JWT Utilities¶
- encode_jwt(payload: dict[str, Any], key_obj: OKPKey = <joserfc._rfc8037.okp_key.OKPKey object>, algorithm: str = 'Ed25519', expire_minutes: int = 30, expire_timedelta: timedelta | None = None) str[source]¶
Encode a JWT based on the provided payload and expiration settings.
This function adds standard claims: iat (issued at), exp (expiration), and jti (JWT ID) to the token payload before encoding.
- Parameters:
payload (dict) – The base data to include in the token (e.g., user ID, email).
key_obj (OKPKey) – The private key used for signing the token. Defaults to the application’s configured private key.
algorithm (str) – The cryptographic algorithm used for signing (e.g., ‘Ed25519’). Defaults to the configured algorithm.

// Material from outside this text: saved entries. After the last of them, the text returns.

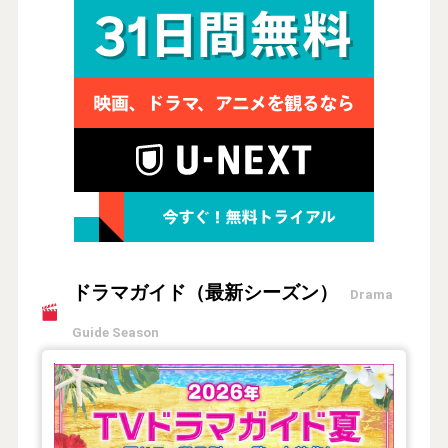
ドラマガイド（最新シーズン）
Drama
Guide Season
【2026年夏】TVドラマガイド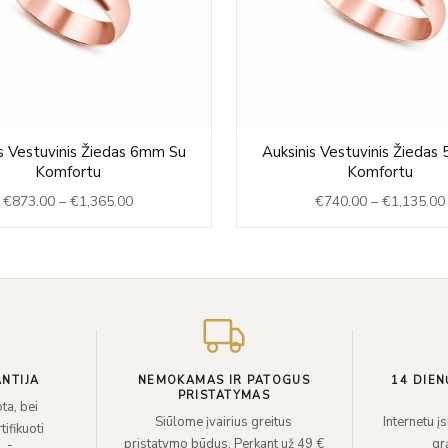
Price
is Vestuvinis Žiedas 6mm Su
Auksinis Vestuvinis Žiedas
range:
Komfortu
Komfortu
€873.00
€
873.00
–
€
1,365.00
€
740.00
–
€
1,135.00
through
€1,365.00
NTIJA
NEMOKAMAS IR PATOGUS
14 DIEN
PRISTATYMAS
ta, bei
Siūlome įvairius greitus
Internetu į
ifikuoti
pristatymo būdus. Perkant už 49 €
grą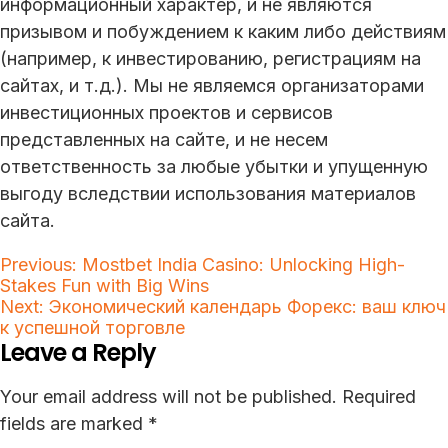
информационный характер, и не являются
призывом и побуждением к каким либо действиям
(например, к инвестированию, регистрациям на
сайтах, и т.д.). Мы не являемся организаторами
инвестиционных проектов и сервисов
представленных на сайте, и не несем
ответственность за любые убытки и упущенную
выгоду вследствии использования материалов
сайта.
Post
Previous:
Mostbet India Casino: Unlocking High-
Stakes Fun with Big Wins
navigation
Next:
Экономический календарь Форекс: ваш ключ
к успешной торговле
Leave a Reply
Your email address will not be published.
Required
fields are marked
*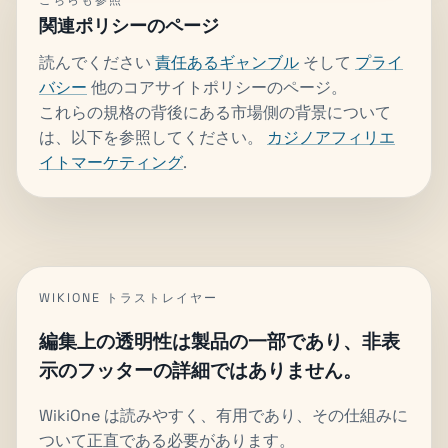
関連ポリシーのページ
読んでください
責任あるギャンブル
そして
プライ
バシー
他のコアサイトポリシーのページ。
これらの規格の背後にある市場側の背景について
は、以下を参照してください。
カジノアフィリエ
イトマーケティング
.
WIKIONE トラストレイヤー
編集上の透明性は製品の一部であり、非表
示のフッターの詳細ではありません。
WikiOne は読みやすく、有用であり、その仕組みに
ついて正直である必要があります。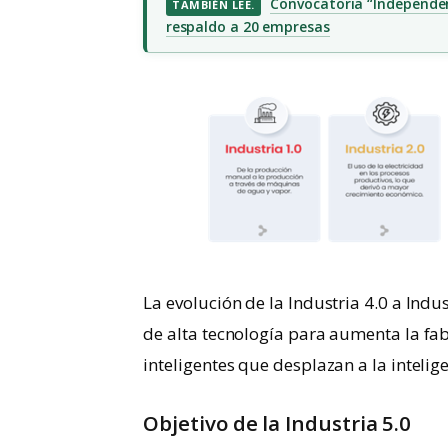
Convocatoria “Independenc
TAMBIÉN LEE.
respaldo a 20 empresas
La evolución de la Industria 4.0 a Indu
de alta tecnología para aumenta la fabri
inteligentes que desplazan a la inteli
Objetivo de la Industria 5.0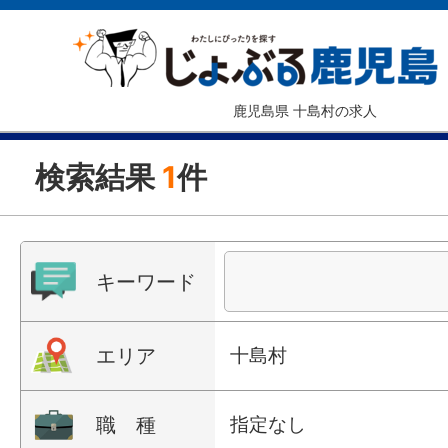
鹿児島県 十島村の求人
検索結果
1
件
キーワード
エリア
十島村
職 種
指定なし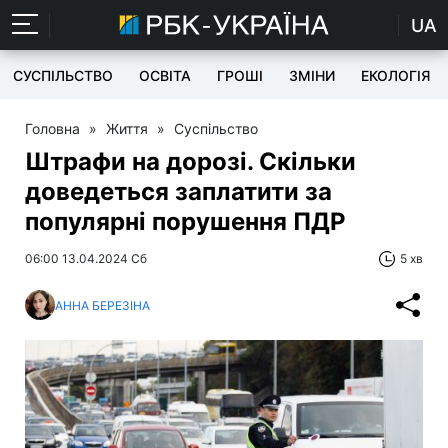
UA
СУСПІЛЬСТВО
ОСВІТА
ГРОШІ
ЗМІНИ
ЕКОЛОГІЯ
Головна
»
Життя
»
Суспільство
Штрафи на дорозі. Скільки
доведеться заплатити за
популярні порушення ПДР
06:00 13.04.2024 Сб
5 хв
АННА БЕРЕЗІНА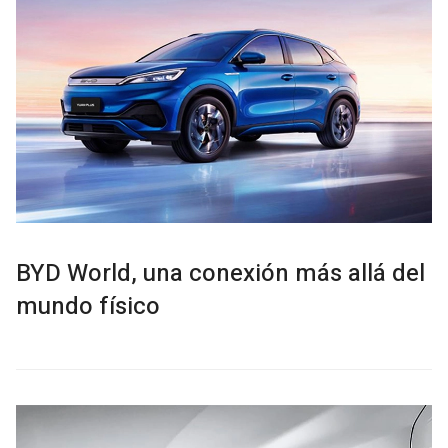
BYD World, una conexión más allá del
mundo físico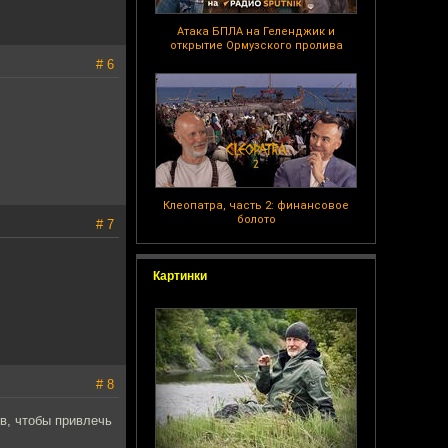
Атака БПЛА на Геленджик и
открытие Ормузского пролива
# 6
Клеопатра, часть 2: финансовое
болото
# 7
Картинки
# 8
ов, чтобы привлечь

expire_minutes (int) – The token’s lifespan in minutes, used only if expire_timedelta is not provided.
expire_timedelta (timedelta | None) – Explicit timedelta defining the token’s total lifespan. Overrides expire_minutes. Used primarily for Refresh Tokens.
- Returns:
The encoded JWT string.
- Return type:
- decode_jwt(token: str | bytes, key_obj: OKPKey = <joserfc._rfc8037.okp_key.OKPKey object>, algorithm: str = 'Ed25519') Token[source]¶
Decode and validate a JWT using the application’s key.
This function automatically verifies the token’s signature and standard claims (such as expiration time).
- Parameters:
token (str | bytes) – The encoded JWT string or bytes to be decoded.
key_obj (OKPKey) – The key used for verifying the token’s signature. Defaults to the application’s configured key.
algorithm (str) – The cryptographic algorithm used for verification (e.g., ‘Ed25519’). Defaults to the configured algorithm.
- Returns:
The extracted token object, which contains header and claims.
- Return type:
Token
- Raises:
joserfc.errors.BadSignatureError – If the token signature verification fails.
joserfc.errors.InvalidPayloadError – If the token’s payload is not a valid JSON object.